## Task brief
Given the listing below, write out exactly the lines starting with the line that has "Ace) membuka forum Indonesia Tourism Outlook" and going on through the line that has "kalkınma üzerine değerlendirmelerde bulundu.", both kept.

## Supplied data
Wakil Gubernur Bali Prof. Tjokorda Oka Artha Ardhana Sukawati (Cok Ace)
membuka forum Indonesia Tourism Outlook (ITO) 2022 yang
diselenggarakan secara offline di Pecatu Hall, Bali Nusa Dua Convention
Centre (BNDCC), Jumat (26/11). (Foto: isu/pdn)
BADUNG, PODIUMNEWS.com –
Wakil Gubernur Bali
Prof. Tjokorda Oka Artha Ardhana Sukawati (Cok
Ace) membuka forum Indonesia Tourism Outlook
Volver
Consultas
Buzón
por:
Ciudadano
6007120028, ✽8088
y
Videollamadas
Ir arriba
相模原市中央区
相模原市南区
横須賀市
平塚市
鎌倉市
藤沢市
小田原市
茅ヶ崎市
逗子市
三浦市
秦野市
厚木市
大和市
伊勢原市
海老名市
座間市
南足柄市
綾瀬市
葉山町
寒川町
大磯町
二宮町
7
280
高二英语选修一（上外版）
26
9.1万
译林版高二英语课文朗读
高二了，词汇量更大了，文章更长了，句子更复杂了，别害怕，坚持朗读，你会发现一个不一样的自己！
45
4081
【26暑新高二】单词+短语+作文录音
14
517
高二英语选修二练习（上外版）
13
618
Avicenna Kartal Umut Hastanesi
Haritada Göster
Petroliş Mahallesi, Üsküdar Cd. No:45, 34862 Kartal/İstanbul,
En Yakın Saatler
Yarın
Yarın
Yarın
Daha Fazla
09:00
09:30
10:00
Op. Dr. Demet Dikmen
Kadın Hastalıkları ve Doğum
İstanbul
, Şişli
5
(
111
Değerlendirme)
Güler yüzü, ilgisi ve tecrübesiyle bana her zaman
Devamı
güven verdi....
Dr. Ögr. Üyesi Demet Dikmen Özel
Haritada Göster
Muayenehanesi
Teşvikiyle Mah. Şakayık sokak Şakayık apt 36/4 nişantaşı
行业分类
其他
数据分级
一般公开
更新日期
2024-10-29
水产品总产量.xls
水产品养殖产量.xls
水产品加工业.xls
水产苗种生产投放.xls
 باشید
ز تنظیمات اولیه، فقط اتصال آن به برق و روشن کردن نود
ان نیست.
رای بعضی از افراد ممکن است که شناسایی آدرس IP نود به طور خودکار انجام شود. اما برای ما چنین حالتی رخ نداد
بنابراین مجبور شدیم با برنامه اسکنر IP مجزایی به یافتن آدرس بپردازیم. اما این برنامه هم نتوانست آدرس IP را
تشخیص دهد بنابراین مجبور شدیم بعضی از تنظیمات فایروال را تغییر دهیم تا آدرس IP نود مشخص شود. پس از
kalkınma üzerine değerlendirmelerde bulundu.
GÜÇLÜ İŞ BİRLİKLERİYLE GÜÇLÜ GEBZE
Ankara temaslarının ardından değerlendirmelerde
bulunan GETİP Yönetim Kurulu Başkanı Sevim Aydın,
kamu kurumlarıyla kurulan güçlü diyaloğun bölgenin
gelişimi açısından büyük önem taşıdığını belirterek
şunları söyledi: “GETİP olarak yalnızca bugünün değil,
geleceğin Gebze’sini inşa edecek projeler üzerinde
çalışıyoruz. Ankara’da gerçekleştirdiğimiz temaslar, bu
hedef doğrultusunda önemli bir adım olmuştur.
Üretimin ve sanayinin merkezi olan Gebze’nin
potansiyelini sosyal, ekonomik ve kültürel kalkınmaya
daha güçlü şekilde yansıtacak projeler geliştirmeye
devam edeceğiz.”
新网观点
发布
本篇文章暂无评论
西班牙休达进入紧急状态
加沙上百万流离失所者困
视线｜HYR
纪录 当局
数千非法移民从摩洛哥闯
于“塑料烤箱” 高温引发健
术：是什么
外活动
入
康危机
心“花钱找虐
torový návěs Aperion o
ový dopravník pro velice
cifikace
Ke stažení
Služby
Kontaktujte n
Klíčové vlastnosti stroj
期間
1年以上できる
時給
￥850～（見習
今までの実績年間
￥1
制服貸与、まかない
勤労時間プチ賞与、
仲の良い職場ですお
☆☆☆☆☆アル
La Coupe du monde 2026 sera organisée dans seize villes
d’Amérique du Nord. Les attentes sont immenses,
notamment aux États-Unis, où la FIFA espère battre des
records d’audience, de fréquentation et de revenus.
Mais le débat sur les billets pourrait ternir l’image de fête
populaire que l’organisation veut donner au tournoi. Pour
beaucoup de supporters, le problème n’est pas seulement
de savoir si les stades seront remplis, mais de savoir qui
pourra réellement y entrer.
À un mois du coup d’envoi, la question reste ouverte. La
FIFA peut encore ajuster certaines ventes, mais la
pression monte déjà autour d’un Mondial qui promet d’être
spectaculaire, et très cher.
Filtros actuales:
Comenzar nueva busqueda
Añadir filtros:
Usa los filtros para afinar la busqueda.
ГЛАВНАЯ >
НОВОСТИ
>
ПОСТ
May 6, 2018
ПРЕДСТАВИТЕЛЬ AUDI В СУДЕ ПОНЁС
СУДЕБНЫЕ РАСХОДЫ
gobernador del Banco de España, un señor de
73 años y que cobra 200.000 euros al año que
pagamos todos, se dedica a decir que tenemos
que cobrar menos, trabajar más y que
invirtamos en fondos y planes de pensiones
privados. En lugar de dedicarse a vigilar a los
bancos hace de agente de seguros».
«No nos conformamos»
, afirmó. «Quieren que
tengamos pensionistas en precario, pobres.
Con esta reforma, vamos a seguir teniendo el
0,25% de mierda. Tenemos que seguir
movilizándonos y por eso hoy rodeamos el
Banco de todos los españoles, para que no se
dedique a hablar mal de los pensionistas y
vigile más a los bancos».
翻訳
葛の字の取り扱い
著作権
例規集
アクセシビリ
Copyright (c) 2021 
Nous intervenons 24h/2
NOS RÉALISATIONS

## Answer to the problem
Ace) membuka forum Indonesia Tourism Outlook
Volver
Consultas
Buzón
por:
Ciudadano
6007120028, ✽8088
y
Videollamadas
Ir arriba
相模原市中央区
相模原市南区
横須賀市
平塚市
鎌倉市
藤沢市
小田原市
茅ヶ崎市
逗子市
三浦市
秦野市
厚木市
大和市
伊勢原市
海老名市
座間市
南足柄市
綾瀬市
葉山町
寒川町
大磯町
二宮町
7
280
高二英语选修一（上外版）
26
9.1万
译林版高二英语课文朗读
高二了，词汇量更大了，文章更长了，句子更复杂了，别害怕，坚持朗读，你会发现一个不一样的自己！
45
4081
【26暑新高二】单词+短语+作文录音
14
517
高二英语选修二练习（上外版）
13
618
Avicenna Kartal Umut Hastanesi
Haritada Göster
Petroliş Mahallesi, Üsküdar Cd. No:45, 34862 Kartal/İstanbul,
En Yakın Saatler
Yarın
Yarın
Yarın
Daha Fazla
09:00
09:30
10:00
Op. Dr. Demet Dikmen
Kadın Hastalıkları ve Doğum
İstanbul
, Şişli
5
(
111
Değerlendirme)
Güler yüzü, ilgisi ve tecrübesiyle bana her zaman
Devamı
güven verdi....
Dr. Ögr. Üyesi Demet Dikmen Özel
Haritada Göster
Muayenehanesi
Teşvikiyle Mah. Şakayık sokak Şakayık apt 36/4 nişantaşı
行业分类
其他
数据分级
一般公开
更新日期
2024-10-29
水产品总产量.xls
水产品养殖产量.xls
水产品加工业.xls
水产苗种生产投放.xls
 باشید
ز تنظیمات اولیه، فقط اتصال آن به برق و روشن کردن نود
ان نیست.
رای بعضی از افراد ممکن است که شناسایی آدرس IP نود به طور خودکار انجام شود. اما برای ما چنین حالتی رخ نداد
بنابراین مجبور شدیم با برنامه اسکنر IP مجزایی به یافتن آدرس بپردازیم. اما این برنامه هم نتوانست آدرس IP را
تشخیص دهد بنابراین مجبور شدیم بعضی از تنظیمات فایروال را تغییر دهیم تا آدرس IP نود مشخص شود. پس از
kalkınma üzerine değerlendirmelerde bulundu.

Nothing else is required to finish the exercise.